Task goal:
Reproduce exactly the lines from the one that holds "хотя в связи с" through the last line of the entries, both ends included, but not the pictures.

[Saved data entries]
⟨
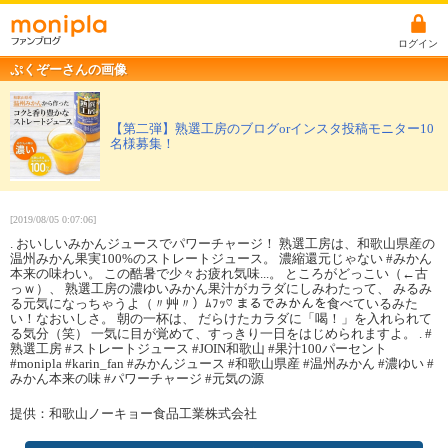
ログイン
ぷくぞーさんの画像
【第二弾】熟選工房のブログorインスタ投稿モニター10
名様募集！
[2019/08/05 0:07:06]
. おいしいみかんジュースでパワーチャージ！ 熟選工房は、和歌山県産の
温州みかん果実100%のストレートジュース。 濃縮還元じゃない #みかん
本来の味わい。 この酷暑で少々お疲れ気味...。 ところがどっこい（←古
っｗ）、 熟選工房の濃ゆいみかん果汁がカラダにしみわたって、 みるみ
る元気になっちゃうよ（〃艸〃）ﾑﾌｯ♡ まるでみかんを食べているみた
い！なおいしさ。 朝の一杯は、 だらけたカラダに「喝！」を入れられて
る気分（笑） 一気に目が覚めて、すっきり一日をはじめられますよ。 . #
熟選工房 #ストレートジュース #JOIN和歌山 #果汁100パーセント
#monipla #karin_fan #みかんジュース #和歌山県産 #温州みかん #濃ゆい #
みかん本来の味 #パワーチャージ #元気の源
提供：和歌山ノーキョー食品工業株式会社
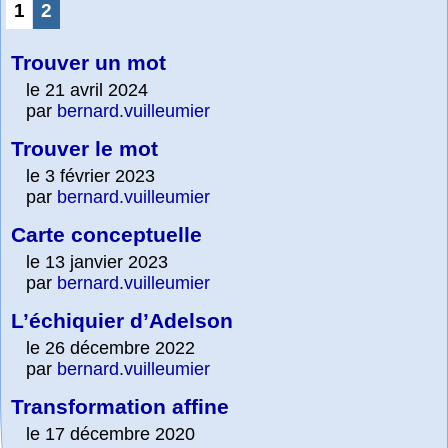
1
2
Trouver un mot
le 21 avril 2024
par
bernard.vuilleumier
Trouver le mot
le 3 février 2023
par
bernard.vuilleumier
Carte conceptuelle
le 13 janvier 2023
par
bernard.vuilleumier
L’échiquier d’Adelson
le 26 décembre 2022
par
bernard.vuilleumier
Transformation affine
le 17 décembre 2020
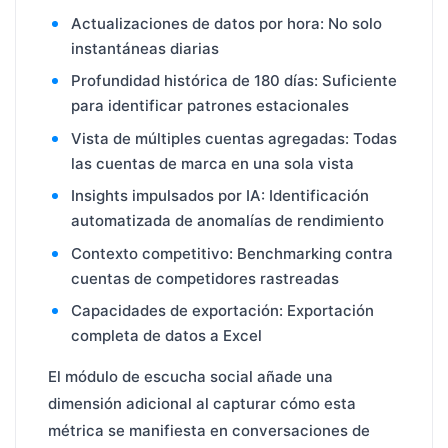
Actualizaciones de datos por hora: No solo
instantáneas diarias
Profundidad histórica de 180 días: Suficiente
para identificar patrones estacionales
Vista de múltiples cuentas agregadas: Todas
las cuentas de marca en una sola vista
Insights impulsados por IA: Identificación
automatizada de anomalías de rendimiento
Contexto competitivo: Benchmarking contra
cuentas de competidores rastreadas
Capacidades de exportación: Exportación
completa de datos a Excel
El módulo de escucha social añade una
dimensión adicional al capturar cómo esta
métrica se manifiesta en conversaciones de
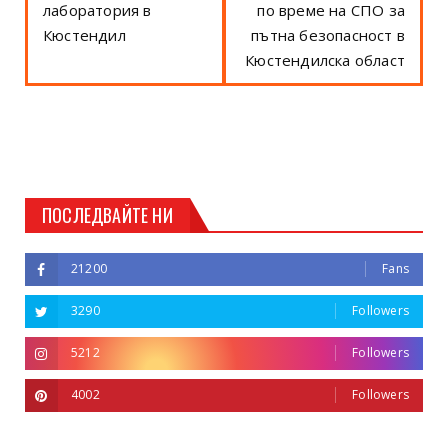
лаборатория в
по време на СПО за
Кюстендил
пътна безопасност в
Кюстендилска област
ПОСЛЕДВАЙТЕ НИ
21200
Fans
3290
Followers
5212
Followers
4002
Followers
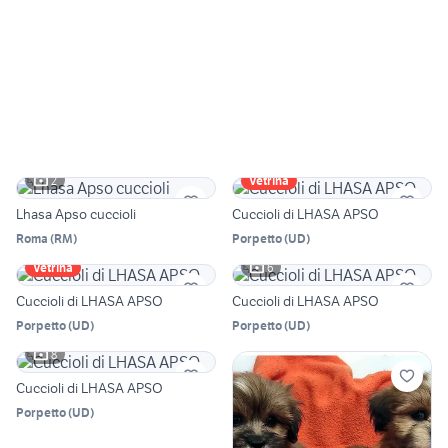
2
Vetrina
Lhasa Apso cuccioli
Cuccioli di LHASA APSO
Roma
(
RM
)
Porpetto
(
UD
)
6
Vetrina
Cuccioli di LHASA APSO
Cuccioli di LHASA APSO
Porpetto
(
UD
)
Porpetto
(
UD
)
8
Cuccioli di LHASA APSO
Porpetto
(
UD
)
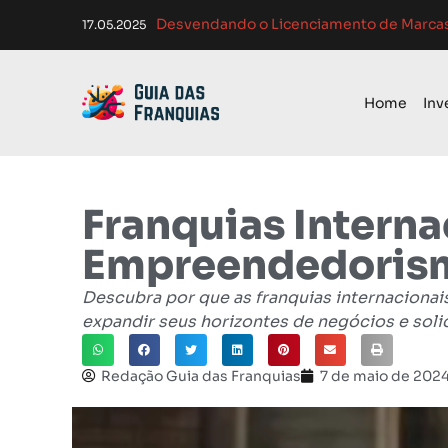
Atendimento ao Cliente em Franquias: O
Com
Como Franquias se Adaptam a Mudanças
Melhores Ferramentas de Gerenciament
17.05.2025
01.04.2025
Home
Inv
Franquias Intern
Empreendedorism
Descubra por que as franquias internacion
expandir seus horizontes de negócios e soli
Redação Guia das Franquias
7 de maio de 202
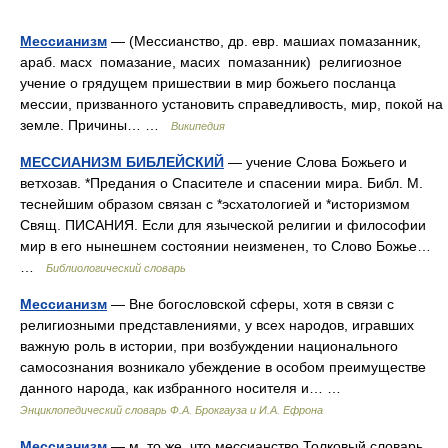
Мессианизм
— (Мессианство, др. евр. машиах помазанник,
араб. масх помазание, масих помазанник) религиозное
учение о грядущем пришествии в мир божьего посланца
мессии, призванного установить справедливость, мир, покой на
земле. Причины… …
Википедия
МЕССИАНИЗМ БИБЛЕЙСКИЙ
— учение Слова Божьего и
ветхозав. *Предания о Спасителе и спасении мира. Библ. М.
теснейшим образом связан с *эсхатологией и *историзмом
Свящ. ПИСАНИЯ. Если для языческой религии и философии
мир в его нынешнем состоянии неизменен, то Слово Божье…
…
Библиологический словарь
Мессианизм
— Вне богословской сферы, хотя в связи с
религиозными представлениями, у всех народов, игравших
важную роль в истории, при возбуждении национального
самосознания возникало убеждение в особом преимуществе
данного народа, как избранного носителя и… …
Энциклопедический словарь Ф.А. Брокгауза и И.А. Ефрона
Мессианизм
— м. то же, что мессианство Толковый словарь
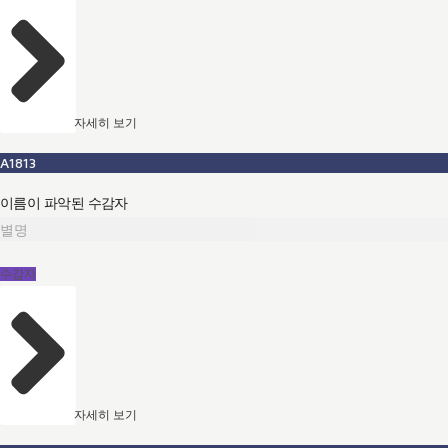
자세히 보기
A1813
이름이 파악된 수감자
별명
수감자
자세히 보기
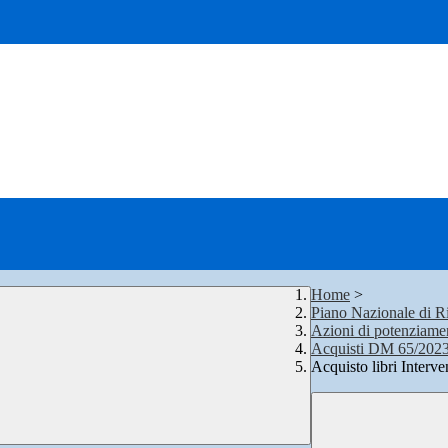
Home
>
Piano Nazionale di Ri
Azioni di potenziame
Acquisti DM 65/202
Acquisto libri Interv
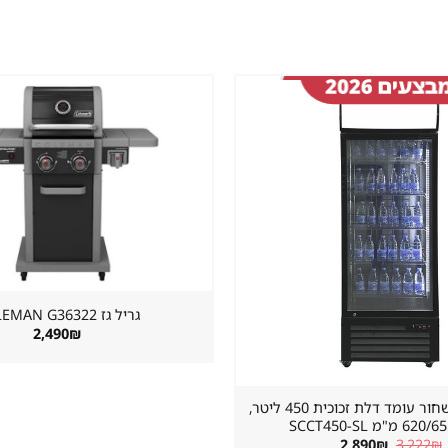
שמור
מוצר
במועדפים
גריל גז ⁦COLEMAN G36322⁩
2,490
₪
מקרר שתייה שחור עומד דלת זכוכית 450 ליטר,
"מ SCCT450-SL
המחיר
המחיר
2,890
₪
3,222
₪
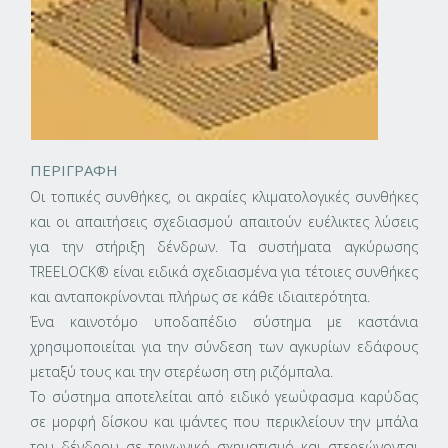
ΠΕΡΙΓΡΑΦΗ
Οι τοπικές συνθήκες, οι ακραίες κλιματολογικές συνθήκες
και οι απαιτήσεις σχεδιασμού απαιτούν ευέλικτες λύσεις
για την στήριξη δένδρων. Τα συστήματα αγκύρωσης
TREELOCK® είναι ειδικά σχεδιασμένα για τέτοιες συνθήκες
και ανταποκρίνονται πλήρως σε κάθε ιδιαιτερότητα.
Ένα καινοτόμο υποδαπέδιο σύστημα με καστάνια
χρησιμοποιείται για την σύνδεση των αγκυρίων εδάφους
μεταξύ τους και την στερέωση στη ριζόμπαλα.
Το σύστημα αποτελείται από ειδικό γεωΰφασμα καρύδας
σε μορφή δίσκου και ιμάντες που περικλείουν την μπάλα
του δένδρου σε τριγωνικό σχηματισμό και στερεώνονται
⟩
Task response:
— Вне богословской сферы, хотя в связи с
религиозными представлениями, у всех народов, игравших
важную роль в истории, при возбуждении национального
самосознания возникало убеждение в особом преимуществе
данного народа, как избранного носителя и… …
Энциклопедический словарь Ф.А. Брокгауза и И.А. Ефрона
Мессианизм
— м. то же, что мессианство Толковый словарь
자세히 보기
A1813
이름이 파악된 수감자
별명
수감자
자세히 보기
Home
>
Piano Nazionale di Ri
Azioni di potenziame
Acquisti DM 65/202
Acquisto libri Interv
שמור
מוצר
במועדפים
גריל גז ⁦COLEMAN G36322⁩
2,490
₪
מקרר שתייה שחור עומד דלת זכוכית 450 ליטר,
"מ SCCT450-SL
המחיר
המחיר
2,890
₪
3,222
₪
ΠΕΡΙΓΡΑΦΗ
Οι τοπικές συνθήκες, οι ακραίες κλιματολογικές συνθήκες
και οι απαιτήσεις σχεδιασμού απαιτούν ευέλικτες λύσεις
για την στήριξη δένδρων. Τα συστήματα αγκύρωσης
TREELOCK® είναι ειδικά σχεδιασμένα για τέτοιες συνθήκες
και ανταποκρίνονται πλήρως σε κάθε ιδιαιτερότητα.
Ένα καινοτόμο υποδαπέδιο σύστημα με καστάνια
χρησιμοποιείται για την σύνδεση των αγκυρίων εδάφους
μεταξύ τους και την στερέωση στη ριζόμπαλα.
Το σύστημα αποτελείται από ειδικό γεωΰφασμα καρύδας
σε μορφή δίσκου και ιμάντες που περικλείουν την μπάλα
του δένδρου σε τριγωνικό σχηματισμό και στερεώνονται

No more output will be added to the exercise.